--- Exercise brief ---
Which lines of the data contain the string "стекла"? Copy every one.

--- Provided records ---
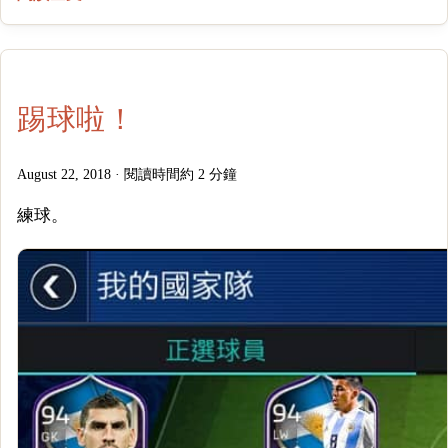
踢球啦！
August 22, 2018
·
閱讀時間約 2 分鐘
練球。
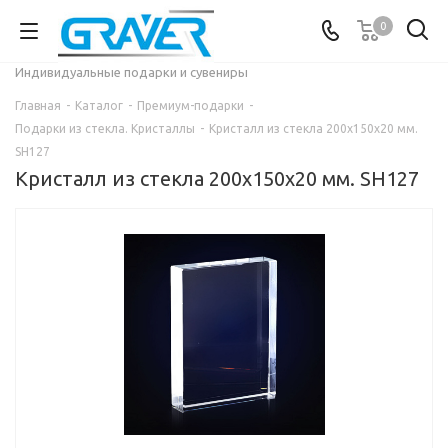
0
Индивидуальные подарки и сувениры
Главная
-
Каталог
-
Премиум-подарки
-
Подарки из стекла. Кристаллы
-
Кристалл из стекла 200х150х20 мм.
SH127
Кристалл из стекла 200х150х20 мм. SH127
--
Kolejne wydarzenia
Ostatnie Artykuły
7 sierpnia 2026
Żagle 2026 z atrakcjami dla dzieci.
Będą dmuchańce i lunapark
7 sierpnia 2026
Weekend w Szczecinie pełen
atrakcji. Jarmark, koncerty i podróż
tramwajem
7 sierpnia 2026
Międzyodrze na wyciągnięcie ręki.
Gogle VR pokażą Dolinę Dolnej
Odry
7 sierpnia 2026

--- Result of the exercise ---
Подарки из стекла. Кристаллы
Кристалл из стекла 200х150х20 мм.
Кристалл из стекла 200х150х20 мм. SH127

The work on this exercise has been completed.